We can fine-tune the pretension force using the influence matrix in order to get the initial pretension that produces the desired bending moments and deformations. ‘Cable Force Tuning’ allows the user to adjust the cable force and to check the displacements of the girders or the pylon in real-time, without reanalyzing the structure.

Let’s take a small example to understand this concept.

Example

Step-1:

So, we’ve modelled a simple 3-span fanned cable-stayed bridge with 8 cables and cable pretension as unity.

Figure 3. 3-span fanned cable stayed bridge

Step-2:

Now I want to know what should be the pretension in cables in the completed state of the bridge.

So now I’ll use “Unknown Load Factor” method. I’ll instruct the software with some constraints - Here for example we have used the bending moment of the deck (elements 5,6,8)  and the deflection of the top node (node no. 34) of the pylon as constraints

The software will make the objective functions and will provide us with certain pretension values for the cables. Here, 333, 254, 193 and 340 tonf respectively for the four cables.

Figure 4,5,6 - example for Cable Tuning

We can observe from the results that the bending moment in the deck reduces to a great extent when we apply the obtained pretension in the cable. Also, the bending moment in the pylon becomes almost negligible thus we need to design it for axial forces only.

Figure 7, 8 - Bending Moment with ULF pretension in cables

Step-3:

Now we are ready to have hands-on cable tuning. Let’s dive into the most interesting part.

We got the pretension values from the ULF method. Right? But we want to change the forces as per our requirement.

This is what the interface of cable tuning looks like.

Figure 9 - Interface of Cable Tuning

So let’s understand this interface here.

1. Top bar graph: Pretension values of the cables which we obtained from the ULF method

2. Bottom line graph: Blue line shows the variation of bending moment along the length of the bridge due to the combination of all the loads. (LCB2)

3. Influence Value: Green line in the bottom graph is the influence line for the “Tension 2” pretension. Every force will have a different influence line diagram. The influence line represents how the pretension force in cable-2 will affect the final result (bending moment in this case).

4. Range: Dotted Red line in the bottom graph represents the range of bending moment between which we want our blue line to be. (let’s say 500 tonf.m in this case)

Now, as a designer, let’s say I want the bending moment should be under 500tonfm and I could observe that it exceeds at around x=0 (mid of the bridge). So we want to change the cable forces to achieve this. How do we decide whether we want to reduce or increase the force and in which cable?

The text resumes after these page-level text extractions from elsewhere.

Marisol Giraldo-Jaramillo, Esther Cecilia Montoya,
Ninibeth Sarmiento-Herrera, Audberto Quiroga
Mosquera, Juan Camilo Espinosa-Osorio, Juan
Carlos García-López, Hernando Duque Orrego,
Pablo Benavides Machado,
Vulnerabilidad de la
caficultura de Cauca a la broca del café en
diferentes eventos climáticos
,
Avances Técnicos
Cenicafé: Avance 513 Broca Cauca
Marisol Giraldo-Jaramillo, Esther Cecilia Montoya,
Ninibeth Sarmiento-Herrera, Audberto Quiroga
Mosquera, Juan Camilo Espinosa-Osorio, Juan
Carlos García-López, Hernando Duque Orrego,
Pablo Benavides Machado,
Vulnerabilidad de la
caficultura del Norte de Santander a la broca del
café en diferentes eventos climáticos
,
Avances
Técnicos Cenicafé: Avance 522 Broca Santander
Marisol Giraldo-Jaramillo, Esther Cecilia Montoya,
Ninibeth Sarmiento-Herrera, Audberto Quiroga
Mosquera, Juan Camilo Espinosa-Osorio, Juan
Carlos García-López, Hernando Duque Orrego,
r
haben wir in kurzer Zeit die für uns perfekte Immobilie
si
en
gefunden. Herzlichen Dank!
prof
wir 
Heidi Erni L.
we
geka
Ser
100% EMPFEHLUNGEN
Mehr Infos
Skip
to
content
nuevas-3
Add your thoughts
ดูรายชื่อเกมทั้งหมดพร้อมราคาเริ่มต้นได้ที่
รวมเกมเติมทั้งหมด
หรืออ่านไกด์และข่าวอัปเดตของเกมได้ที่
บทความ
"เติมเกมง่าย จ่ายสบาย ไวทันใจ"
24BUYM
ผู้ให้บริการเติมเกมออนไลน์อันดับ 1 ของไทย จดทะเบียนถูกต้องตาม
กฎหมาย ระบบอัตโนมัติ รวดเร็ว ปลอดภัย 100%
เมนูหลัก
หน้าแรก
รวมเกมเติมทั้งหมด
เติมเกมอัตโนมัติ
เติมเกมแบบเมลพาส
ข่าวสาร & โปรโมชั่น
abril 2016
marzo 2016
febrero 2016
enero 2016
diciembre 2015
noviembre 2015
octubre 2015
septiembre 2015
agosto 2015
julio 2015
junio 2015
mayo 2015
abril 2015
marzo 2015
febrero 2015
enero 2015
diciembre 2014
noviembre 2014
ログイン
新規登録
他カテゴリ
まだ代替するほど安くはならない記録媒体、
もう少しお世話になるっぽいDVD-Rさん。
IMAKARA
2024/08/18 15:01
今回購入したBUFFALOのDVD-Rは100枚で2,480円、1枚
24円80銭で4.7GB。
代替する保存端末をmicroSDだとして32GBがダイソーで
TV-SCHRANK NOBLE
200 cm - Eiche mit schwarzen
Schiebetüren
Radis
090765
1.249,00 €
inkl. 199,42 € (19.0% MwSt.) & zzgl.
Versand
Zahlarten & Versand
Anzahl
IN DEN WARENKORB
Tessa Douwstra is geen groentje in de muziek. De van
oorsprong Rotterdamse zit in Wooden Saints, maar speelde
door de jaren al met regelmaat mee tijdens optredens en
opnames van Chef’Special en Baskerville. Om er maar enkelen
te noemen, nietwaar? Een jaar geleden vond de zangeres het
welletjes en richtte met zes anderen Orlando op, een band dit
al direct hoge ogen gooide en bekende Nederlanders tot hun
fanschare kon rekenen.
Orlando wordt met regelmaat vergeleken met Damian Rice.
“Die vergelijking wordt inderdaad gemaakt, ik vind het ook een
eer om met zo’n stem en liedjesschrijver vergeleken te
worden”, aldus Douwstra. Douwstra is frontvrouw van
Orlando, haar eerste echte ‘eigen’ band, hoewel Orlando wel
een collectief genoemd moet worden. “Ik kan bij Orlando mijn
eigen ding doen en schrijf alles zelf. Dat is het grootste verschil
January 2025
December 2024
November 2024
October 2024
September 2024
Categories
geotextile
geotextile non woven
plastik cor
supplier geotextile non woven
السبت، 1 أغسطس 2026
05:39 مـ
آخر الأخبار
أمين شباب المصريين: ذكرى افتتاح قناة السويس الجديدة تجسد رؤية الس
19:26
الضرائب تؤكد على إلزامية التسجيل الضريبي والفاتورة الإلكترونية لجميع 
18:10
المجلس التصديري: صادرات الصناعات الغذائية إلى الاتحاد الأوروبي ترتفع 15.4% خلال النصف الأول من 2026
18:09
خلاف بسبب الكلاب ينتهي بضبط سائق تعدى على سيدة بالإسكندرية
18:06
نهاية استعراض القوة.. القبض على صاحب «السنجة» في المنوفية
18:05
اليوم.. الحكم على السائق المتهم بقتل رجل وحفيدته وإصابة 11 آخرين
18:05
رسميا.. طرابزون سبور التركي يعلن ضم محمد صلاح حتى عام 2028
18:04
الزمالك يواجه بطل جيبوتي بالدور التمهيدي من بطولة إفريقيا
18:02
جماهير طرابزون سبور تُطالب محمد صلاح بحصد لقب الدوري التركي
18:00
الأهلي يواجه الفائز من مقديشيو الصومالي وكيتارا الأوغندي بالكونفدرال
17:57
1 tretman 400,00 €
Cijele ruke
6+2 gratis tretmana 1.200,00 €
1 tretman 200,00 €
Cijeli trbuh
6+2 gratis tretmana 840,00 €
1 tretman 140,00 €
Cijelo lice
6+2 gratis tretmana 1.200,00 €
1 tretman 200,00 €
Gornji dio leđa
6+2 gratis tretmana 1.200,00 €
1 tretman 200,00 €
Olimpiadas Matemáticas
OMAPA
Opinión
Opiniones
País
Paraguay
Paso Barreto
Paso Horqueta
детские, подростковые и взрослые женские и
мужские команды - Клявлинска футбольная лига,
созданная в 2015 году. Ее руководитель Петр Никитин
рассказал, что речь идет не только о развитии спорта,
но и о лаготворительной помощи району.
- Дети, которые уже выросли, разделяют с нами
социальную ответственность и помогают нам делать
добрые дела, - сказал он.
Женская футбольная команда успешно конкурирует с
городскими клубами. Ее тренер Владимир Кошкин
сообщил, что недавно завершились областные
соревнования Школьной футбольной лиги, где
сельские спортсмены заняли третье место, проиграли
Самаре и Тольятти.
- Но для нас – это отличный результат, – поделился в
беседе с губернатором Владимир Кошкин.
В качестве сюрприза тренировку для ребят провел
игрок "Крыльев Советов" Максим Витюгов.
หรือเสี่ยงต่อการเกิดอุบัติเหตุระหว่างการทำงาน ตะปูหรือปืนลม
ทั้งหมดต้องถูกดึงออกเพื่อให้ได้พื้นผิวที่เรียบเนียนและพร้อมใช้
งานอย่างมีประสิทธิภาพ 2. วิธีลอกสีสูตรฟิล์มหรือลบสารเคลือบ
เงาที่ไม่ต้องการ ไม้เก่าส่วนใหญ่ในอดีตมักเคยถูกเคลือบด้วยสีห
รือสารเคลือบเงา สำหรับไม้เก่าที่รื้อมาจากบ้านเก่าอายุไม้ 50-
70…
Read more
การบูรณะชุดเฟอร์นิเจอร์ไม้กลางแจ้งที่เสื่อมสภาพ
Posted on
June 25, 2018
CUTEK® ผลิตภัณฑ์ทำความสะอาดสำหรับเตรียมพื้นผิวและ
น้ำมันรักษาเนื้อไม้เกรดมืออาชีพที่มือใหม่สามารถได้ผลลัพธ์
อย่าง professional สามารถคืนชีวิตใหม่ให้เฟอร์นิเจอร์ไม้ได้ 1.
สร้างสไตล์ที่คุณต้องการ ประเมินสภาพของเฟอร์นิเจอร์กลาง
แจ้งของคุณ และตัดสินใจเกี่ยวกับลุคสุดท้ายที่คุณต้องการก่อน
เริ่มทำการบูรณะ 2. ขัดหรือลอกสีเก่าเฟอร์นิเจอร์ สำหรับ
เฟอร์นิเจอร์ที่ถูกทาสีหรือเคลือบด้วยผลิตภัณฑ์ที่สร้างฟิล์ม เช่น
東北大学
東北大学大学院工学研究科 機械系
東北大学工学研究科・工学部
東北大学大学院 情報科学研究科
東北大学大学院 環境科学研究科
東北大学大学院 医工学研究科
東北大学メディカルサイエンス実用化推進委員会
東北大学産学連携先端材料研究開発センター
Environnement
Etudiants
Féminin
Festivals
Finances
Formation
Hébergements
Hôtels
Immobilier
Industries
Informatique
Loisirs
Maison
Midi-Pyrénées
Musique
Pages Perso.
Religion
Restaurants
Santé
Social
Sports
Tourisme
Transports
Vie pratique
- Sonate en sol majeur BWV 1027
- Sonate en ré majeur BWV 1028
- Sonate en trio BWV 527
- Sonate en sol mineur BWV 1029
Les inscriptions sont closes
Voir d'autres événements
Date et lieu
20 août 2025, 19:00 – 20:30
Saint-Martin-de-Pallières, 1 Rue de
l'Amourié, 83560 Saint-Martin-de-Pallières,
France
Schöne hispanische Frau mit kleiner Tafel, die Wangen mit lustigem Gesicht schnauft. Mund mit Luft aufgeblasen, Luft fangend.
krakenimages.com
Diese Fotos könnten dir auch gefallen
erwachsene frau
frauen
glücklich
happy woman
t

Don’t worry, the influence matrix is here. The “Matrix” option here will do our job.

Figure 10. Influence Matrix

Here we will see the column with x=0. We can observe that magnitude of tension 4 (cable-4) is the highest among the pretension loads. The negative sign represents that it will have an invert effect on the result i.e. when we increase the “Tension 4” pretension, the bending moment will decrease and vice versa.

So to decrease the moment at x=0, we will increase the pretension for cable-4. Let's say we increase the “Tension-4” to 360 tonf from 340.83 tonf.

Figure 11. Influence Matrix (2)

We can now observe that the moment (blue line) is almost under control now at x=0. We can perform a few trials and errors to achieve the desired result.

We can use cable tuning while rounding off the cable forces. For example, we won’t be using 333.80 tonf pretension in an actual project. We would round it off to let's say 340 tonf so we can use cable tuning to check the behaviour of the structure and whether the rounded-off values produce results which are under the range or not.

4. Summary

For a completed state analysis of a cable-stayed bridge, we would first perform ULF to get the cable forces. This will help in reducing the bending moments in the girder and the pylon. Then we will further fine-tune the cables using the influence matrix to get the desired results.